-- DATA SECTION --
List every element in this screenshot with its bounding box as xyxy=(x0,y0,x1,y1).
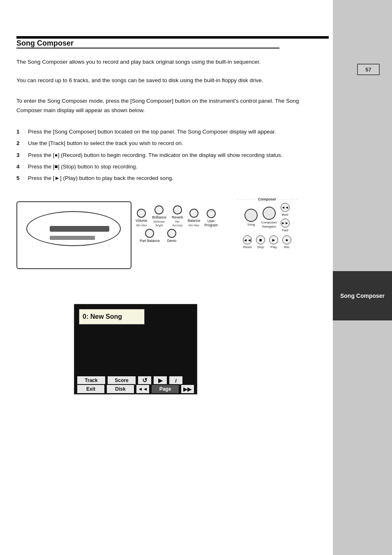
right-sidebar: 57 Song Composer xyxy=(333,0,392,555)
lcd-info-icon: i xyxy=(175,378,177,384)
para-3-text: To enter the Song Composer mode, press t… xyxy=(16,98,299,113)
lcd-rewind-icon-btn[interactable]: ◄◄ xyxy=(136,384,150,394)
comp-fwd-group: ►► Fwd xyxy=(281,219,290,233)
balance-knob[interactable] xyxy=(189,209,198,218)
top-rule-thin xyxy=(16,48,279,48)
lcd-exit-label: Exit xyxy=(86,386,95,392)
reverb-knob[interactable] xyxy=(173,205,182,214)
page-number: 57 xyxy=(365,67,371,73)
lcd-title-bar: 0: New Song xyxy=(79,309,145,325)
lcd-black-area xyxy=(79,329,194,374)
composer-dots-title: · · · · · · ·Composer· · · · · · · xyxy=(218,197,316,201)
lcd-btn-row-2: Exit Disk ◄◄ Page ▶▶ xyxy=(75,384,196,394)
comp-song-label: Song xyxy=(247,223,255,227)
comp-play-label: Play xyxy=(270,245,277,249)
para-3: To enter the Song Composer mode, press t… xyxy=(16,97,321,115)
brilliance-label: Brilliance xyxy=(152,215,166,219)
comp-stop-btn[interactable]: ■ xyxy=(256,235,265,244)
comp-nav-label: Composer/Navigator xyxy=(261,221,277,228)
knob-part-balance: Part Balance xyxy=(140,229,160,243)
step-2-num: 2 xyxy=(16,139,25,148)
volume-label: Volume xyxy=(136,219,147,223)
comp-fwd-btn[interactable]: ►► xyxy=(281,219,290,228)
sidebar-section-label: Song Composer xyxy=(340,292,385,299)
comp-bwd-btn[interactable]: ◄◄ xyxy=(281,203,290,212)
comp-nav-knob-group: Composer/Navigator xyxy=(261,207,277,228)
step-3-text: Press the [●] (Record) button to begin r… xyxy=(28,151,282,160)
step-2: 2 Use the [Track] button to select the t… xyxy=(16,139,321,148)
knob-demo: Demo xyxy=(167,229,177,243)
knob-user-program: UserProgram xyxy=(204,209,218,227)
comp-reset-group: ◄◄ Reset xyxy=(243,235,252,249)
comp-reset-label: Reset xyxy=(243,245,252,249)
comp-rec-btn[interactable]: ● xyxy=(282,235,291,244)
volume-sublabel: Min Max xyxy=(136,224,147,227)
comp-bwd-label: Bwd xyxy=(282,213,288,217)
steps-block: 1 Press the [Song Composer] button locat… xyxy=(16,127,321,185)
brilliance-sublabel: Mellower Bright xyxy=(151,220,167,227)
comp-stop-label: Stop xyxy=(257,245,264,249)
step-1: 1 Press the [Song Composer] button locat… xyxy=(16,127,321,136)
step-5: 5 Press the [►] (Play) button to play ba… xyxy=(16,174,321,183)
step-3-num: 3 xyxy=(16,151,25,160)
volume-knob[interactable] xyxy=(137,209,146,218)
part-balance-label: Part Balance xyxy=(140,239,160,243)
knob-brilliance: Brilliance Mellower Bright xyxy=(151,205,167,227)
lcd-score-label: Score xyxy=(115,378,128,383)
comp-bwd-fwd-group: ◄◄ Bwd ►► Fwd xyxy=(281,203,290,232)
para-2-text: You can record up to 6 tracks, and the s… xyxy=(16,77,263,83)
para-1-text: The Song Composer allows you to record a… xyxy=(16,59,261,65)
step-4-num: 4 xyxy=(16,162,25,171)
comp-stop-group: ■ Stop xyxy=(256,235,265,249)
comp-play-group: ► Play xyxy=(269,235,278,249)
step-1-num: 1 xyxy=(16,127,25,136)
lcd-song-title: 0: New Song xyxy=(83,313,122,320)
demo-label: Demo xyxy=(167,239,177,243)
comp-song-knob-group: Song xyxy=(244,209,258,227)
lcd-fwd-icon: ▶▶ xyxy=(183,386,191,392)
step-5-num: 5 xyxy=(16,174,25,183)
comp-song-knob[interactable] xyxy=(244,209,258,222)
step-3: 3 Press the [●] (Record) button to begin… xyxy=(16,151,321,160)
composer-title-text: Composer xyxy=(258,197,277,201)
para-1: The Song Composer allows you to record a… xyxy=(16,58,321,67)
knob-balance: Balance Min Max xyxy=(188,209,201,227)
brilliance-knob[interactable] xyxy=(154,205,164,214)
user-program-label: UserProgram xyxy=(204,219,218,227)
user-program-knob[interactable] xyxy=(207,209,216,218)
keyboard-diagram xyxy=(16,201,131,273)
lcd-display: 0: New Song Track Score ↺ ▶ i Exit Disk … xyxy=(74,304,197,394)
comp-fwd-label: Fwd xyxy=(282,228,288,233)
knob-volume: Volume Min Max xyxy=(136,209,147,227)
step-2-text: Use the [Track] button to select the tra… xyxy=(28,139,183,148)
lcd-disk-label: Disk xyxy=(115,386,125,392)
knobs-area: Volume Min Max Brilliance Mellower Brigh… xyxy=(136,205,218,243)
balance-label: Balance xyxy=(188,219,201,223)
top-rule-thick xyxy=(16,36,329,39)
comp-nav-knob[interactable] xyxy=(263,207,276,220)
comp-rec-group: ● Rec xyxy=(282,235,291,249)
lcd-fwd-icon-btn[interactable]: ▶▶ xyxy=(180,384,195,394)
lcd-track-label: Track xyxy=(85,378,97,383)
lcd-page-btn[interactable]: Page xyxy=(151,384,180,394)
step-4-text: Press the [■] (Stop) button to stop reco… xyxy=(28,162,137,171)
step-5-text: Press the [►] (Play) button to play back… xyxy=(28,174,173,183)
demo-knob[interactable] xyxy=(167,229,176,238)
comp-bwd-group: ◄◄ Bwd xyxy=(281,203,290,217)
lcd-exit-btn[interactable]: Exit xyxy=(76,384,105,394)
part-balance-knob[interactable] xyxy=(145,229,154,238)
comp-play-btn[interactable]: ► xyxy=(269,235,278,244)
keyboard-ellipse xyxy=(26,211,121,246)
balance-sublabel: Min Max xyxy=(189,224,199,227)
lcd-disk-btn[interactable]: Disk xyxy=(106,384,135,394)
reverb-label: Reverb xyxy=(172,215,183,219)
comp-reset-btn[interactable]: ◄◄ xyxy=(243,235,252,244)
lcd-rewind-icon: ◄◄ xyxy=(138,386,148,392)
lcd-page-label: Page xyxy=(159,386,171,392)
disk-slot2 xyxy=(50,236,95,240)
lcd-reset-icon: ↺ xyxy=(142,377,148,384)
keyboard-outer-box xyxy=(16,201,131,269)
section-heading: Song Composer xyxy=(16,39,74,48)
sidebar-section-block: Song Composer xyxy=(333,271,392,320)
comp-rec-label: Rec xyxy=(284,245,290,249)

-- DIRECTIONS --
Your answer must be an exact transcription of the records above, minus the pictures.

-- REPLY TO THE EXERCISE --
List every element in this screenshot with its bounding box as xyxy=(x0,y0,x1,y1).
right-sidebar: 57 Song Composer xyxy=(333,0,392,555)
lcd-info-icon: i xyxy=(175,378,177,384)
para-3-text: To enter the Song Composer mode, press t… xyxy=(16,98,299,113)
lcd-rewind-icon-btn[interactable]: ◄◄ xyxy=(136,384,150,394)
comp-fwd-group: ►► Fwd xyxy=(281,219,290,233)
balance-knob[interactable] xyxy=(189,209,198,218)
top-rule-thin xyxy=(16,48,279,48)
lcd-exit-label: Exit xyxy=(86,386,95,392)
reverb-knob[interactable] xyxy=(173,205,182,214)
page-number: 57 xyxy=(365,67,371,73)
lcd-title-bar: 0: New Song xyxy=(79,309,145,325)
lcd-black-area xyxy=(79,329,194,374)
composer-dots-title: · · · · · · ·Composer· · · · · · · xyxy=(218,197,316,201)
lcd-btn-row-2: Exit Disk ◄◄ Page ▶▶ xyxy=(75,384,196,394)
comp-song-label: Song xyxy=(247,223,255,227)
comp-play-label: Play xyxy=(270,245,277,249)
para-3: To enter the Song Composer mode, press t… xyxy=(16,97,321,115)
brilliance-label: Brilliance xyxy=(152,215,166,219)
comp-stop-btn[interactable]: ■ xyxy=(256,235,265,244)
comp-nav-label: Composer/Navigator xyxy=(261,221,277,228)
knob-part-balance: Part Balance xyxy=(140,229,160,243)
step-2-num: 2 xyxy=(16,139,25,148)
volume-label: Volume xyxy=(136,219,147,223)
comp-fwd-btn[interactable]: ►► xyxy=(281,219,290,228)
sidebar-section-label: Song Composer xyxy=(340,292,385,299)
comp-bwd-btn[interactable]: ◄◄ xyxy=(281,203,290,212)
comp-nav-knob-group: Composer/Navigator xyxy=(261,207,277,228)
step-3-text: Press the [●] (Record) button to begin r… xyxy=(28,151,282,160)
step-2: 2 Use the [Track] button to select the t… xyxy=(16,139,321,148)
knob-demo: Demo xyxy=(167,229,177,243)
knob-user-program: UserProgram xyxy=(204,209,218,227)
comp-reset-group: ◄◄ Reset xyxy=(243,235,252,249)
comp-reset-label: Reset xyxy=(243,245,252,249)
comp-rec-btn[interactable]: ● xyxy=(282,235,291,244)
volume-sublabel: Min Max xyxy=(136,224,147,227)
comp-bwd-label: Bwd xyxy=(282,213,288,217)
steps-block: 1 Press the [Song Composer] button locat… xyxy=(16,127,321,185)
brilliance-sublabel: Mellower Bright xyxy=(151,220,167,227)
comp-stop-label: Stop xyxy=(257,245,264,249)
step-1: 1 Press the [Song Composer] button locat… xyxy=(16,127,321,136)
step-5: 5 Press the [►] (Play) button to play ba… xyxy=(16,174,321,183)
step-3-num: 3 xyxy=(16,151,25,160)
volume-knob[interactable] xyxy=(137,209,146,218)
part-balance-label: Part Balance xyxy=(140,239,160,243)
knob-brilliance: Brilliance Mellower Bright xyxy=(151,205,167,227)
lcd-score-label: Score xyxy=(115,378,128,383)
comp-bwd-fwd-group: ◄◄ Bwd ►► Fwd xyxy=(281,203,290,232)
para-2-text: You can record up to 6 tracks, and the s… xyxy=(16,77,263,83)
para-1-text: The Song Composer allows you to record a… xyxy=(16,59,261,65)
step-4-num: 4 xyxy=(16,162,25,171)
comp-stop-group: ■ Stop xyxy=(256,235,265,249)
comp-play-group: ► Play xyxy=(269,235,278,249)
step-1-num: 1 xyxy=(16,127,25,136)
lcd-song-title: 0: New Song xyxy=(83,313,122,320)
demo-label: Demo xyxy=(167,239,177,243)
comp-song-knob-group: Song xyxy=(244,209,258,227)
lcd-fwd-icon: ▶▶ xyxy=(183,386,191,392)
step-5-num: 5 xyxy=(16,174,25,183)
comp-song-knob[interactable] xyxy=(244,209,258,222)
step-3: 3 Press the [●] (Record) button to begin… xyxy=(16,151,321,160)
composer-title-text: Composer xyxy=(258,197,277,201)
para-1: The Song Composer allows you to record a… xyxy=(16,58,321,67)
knob-balance: Balance Min Max xyxy=(188,209,201,227)
brilliance-knob[interactable] xyxy=(154,205,164,214)
user-program-label: UserProgram xyxy=(204,219,218,227)
user-program-knob[interactable] xyxy=(207,209,216,218)
keyboard-diagram xyxy=(16,201,131,273)
lcd-display: 0: New Song Track Score ↺ ▶ i Exit Disk … xyxy=(74,304,197,394)
comp-fwd-label: Fwd xyxy=(282,228,288,233)
knob-volume: Volume Min Max xyxy=(136,209,147,227)
step-2-text: Use the [Track] button to select the tra… xyxy=(28,139,183,148)
lcd-disk-label: Disk xyxy=(115,386,125,392)
knobs-area: Volume Min Max Brilliance Mellower Brigh… xyxy=(136,205,218,243)
balance-label: Balance xyxy=(188,219,201,223)
top-rule-thick xyxy=(16,36,329,39)
comp-nav-knob[interactable] xyxy=(263,207,276,220)
comp-rec-group: ● Rec xyxy=(282,235,291,249)
lcd-fwd-icon-btn[interactable]: ▶▶ xyxy=(180,384,195,394)
lcd-track-label: Track xyxy=(85,378,97,383)
lcd-page-btn[interactable]: Page xyxy=(151,384,180,394)
step-4-text: Press the [■] (Stop) button to stop reco… xyxy=(28,162,137,171)
step-5-text: Press the [►] (Play) button to play back… xyxy=(28,174,173,183)
demo-knob[interactable] xyxy=(167,229,176,238)
comp-bwd-group: ◄◄ Bwd xyxy=(281,203,290,217)
lcd-exit-btn[interactable]: Exit xyxy=(76,384,105,394)
part-balance-knob[interactable] xyxy=(145,229,154,238)
comp-play-btn[interactable]: ► xyxy=(269,235,278,244)
keyboard-ellipse xyxy=(26,211,121,246)
balance-sublabel: Min Max xyxy=(189,224,199,227)
lcd-disk-btn[interactable]: Disk xyxy=(106,384,135,394)
reverb-label: Reverb xyxy=(172,215,183,219)
comp-reset-btn[interactable]: ◄◄ xyxy=(243,235,252,244)
lcd-rewind-icon: ◄◄ xyxy=(138,386,148,392)
lcd-page-label: Page xyxy=(159,386,171,392)
disk-slot2 xyxy=(50,236,95,240)
lcd-reset-icon: ↺ xyxy=(142,377,148,384)
keyboard-outer-box xyxy=(16,201,131,269)
section-heading: Song Composer xyxy=(16,39,74,48)
sidebar-section-block: Song Composer xyxy=(333,271,392,320)
comp-rec-label: Rec xyxy=(284,245,290,249)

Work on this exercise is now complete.